Re: [HACKERS] Orphaned files in base/[oid]

2017-08-15 Thread Tom Lane
Chris Travers  writes:
> I wonder about a different solution.  Would it be possible to special case
> vacuum to check for and remove (or just move to where they can be removed)
> files when vacuuming pg_class?  At the point we are vacuuming pg_class, we
> ought to be able to know that a relfilenode shouldn't be used anymore,
> right?

I don't think so.  It's not clear to me whether you have in mind "scan
pg_class, collect relfilenodes from all live tuples, then zap all files
not in that set" or "when removing a dead tuple, zap the relfilenode
it mentions".  But neither one works.  The first case has a race condition
against new pg_class entries.  As for the second, the existence of a dead
tuple bearing relfilenode N isn't evidence that some other live tuple
can't have relfilenode N.

Another problem for the second solution is that in the case you're worried
about (ie, PANIC due to out-of-WAL-space during relation's creating
transaction), there's no very good reason to expect that the relation's
pg_class tuple ever made it to disk at all.

A traditional low-tech answer to this has been to keep the WAL on a
separate volume from the main data store, so that it's protected from
out-of-space conditions in the main store and temp areas.  The space
needs for WAL proper are generally much more predictable than the main
store, so it's easier to keep the dedicated space from overflowing.
(Stalled replication/archiving processes can be hazardous to your
health in this scenario, though, if they prevent prompt recycling of
WAL files.)

regards, tom lane


-- 
Sent via pgsql-hackers mailing list (pgsql-hackers@postgresql.org)
To make changes to your subscription:
http://www.postgresql.org/mailpref/pgsql-hackers


Re: [HACKERS] Orphaned files in base/[oid]

2017-08-15 Thread Chris Travers
There's another side to this and that I am not sure it is a backend crash.

Here is what I did to reproduce:

2 virtual disk images:  100mb for main data, 40 MB for WAL.  work_mem set
to 256MB. The idea is to test different out of space conditions.

Create table as ...; drop table; select
pg_size_pretty(pg_current_xlog_location() - '0/0');

I played around with parameters to determine how different kinds of out of
space errors were handled.

1.  running out of temp space was cleaned up without a server restart
needed.
2.  A relation running out of disk space *seemed* to get cleaned up.
3.  Running out of WAL space left *both* temp and non-temp files.

I wonder about a different solution.  Would it be possible to special case
vacuum to check for and remove (or just move to where they can be removed)
files when vacuuming pg_class?  At the point we are vacuuming pg_class, we
ought to be able to know that a relfilenode shouldn't be used anymore,
right?

-- 
Best Regards,
Chris Travers
Database Administrator

Tel: +49 162 9037 210 | Skype: einhverfr | www.adjust.com
Saarbrücker Straße 37a, 10405 Berlin


Re: [HACKERS] Orphaned files in base/[oid]

2017-08-14 Thread Michael Paquier
On Tue, Aug 15, 2017 at 3:56 AM, Andres Freund  wrote:
> I think there are some possibilities to close the gap here.
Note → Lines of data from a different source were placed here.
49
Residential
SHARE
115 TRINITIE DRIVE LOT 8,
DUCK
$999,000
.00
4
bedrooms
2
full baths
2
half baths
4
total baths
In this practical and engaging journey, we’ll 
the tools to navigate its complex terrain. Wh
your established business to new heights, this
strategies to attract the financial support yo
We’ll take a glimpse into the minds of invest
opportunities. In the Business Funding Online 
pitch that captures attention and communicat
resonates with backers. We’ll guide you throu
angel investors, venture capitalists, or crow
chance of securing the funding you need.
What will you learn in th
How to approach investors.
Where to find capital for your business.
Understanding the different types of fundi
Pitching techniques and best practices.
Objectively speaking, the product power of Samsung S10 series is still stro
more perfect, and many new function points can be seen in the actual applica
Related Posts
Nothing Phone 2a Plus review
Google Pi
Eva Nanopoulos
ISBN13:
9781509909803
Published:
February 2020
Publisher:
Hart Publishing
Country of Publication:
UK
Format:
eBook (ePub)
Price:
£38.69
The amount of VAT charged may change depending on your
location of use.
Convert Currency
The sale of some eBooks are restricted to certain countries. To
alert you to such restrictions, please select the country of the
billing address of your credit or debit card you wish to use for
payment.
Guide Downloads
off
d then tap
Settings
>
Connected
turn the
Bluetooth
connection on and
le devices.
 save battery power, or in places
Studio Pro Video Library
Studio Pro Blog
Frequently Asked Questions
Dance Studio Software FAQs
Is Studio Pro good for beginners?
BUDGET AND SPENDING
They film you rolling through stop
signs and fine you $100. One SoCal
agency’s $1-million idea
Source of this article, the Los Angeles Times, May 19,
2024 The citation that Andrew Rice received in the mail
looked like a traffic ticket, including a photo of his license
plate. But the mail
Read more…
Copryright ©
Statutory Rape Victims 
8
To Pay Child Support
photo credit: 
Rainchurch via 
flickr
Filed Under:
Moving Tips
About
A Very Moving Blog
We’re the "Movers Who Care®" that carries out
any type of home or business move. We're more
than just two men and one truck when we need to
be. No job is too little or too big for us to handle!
We could
> e.g. have .delete_on_crash marker files that get installed
> when creating a new persistent relfilenode. If we set up things so they
> get deleted post commit, but inside the critical section, we could rely
> on them being present in case of crash, but consistently removed during
> WAL replay. At the end of recovery, iterate over the whole datadir and
> nuke all relations with marker files present.
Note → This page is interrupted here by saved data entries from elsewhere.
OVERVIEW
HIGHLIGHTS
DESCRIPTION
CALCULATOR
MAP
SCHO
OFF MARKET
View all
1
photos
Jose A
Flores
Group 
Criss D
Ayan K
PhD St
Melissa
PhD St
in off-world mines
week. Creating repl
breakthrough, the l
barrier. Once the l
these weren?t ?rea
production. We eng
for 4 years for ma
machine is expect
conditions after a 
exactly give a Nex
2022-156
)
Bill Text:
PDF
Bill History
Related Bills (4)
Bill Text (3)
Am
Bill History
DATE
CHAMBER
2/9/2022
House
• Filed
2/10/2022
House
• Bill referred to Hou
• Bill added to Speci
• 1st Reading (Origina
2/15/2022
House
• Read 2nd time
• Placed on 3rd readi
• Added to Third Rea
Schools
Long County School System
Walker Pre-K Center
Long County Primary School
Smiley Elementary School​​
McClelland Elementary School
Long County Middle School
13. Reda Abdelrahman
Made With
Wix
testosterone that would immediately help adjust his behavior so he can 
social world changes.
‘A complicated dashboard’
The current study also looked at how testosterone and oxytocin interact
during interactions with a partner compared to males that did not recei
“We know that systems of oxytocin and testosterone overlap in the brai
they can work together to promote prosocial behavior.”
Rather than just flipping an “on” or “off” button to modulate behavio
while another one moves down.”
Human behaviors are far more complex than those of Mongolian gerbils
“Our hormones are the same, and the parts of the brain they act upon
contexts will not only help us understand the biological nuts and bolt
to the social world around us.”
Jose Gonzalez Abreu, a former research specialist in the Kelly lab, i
I agree that an approach like that has value for the problem defined
in this thread.

> I first thought that'd cost an additional fsync per relation
> created. But I think we actually can delay that to a pre-commit phase,
> if we have XLOG_SMGR_CREATE create those markers via a flag, and fsync
> them just before checkpoint (via the usual delayed fsync mechanism).
> That'd still require an XLogFlush(), but that seems hard to avoid unless
> we just don't create relations on FS level until buffers are
> evicted and/or BufferSync().

Yeah, that should work as well.
-- 
Michael


-- 
Sent via pgsql-hackers mailing list (pgsql-hackers@postgresql.org)
To make changes to your subscription:
http://www.postgresql.org/mailpref/pgsql-hackers


Re: [HACKERS] Orphaned files in base/[oid]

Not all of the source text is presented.